The owners of the nineteenth century American seed companies and nurseries considered themselves teachers, and looked on gardeners as their students.  So catalogs from the companies did not hesitate to instruct.

Seedsman Peter Henderson on this 1899 catalog cover [left] showed the crops in the field, but also the English style landscape around the home.

Nurseryman Thomas Meehan in his garden publication Gardener’s Monthly wrote in 1866: “We commence our eighth annual volume with the feeling of a novice new to his work.

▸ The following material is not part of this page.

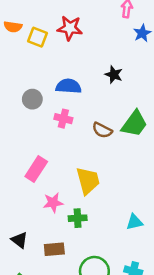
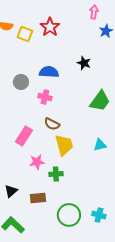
red star: (70, 28) -> (50, 27), turned 30
brown semicircle: (102, 130) -> (52, 124), moved
cyan triangle: (135, 222) -> (100, 145), moved
black triangle: (19, 240) -> (11, 191), turned 40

We direct the same pen, and the same page conveys our teachings to those who read.”

In 1885 the Baltimore horticulturalist, who once worked for seedsman Robert Buist,  William D. Brackenridge wrote in the same magazine: “The country has arrived at a high state of progress in horticulture …by the descriptive and illustrated catalogs spread broadcast over the length and breadth of the land by the almost innumerable nurserymen and florists found in every section of our diversified and fertile country.”

Gardeners depended on the seed and nursery trade, not only for garden products, but also for instructions on how to plant and care for trees, shrubs, flowers, vegetables, and, of course, the lawn.

In turn, the seed and nursery industries depended on important English  horticultural figures, English garden innovations like the Wardian case, and the books and magazines of English garden writers.

The American seed and nursery industries of the ninteeenth century  taught us well since to this day we love the English garden.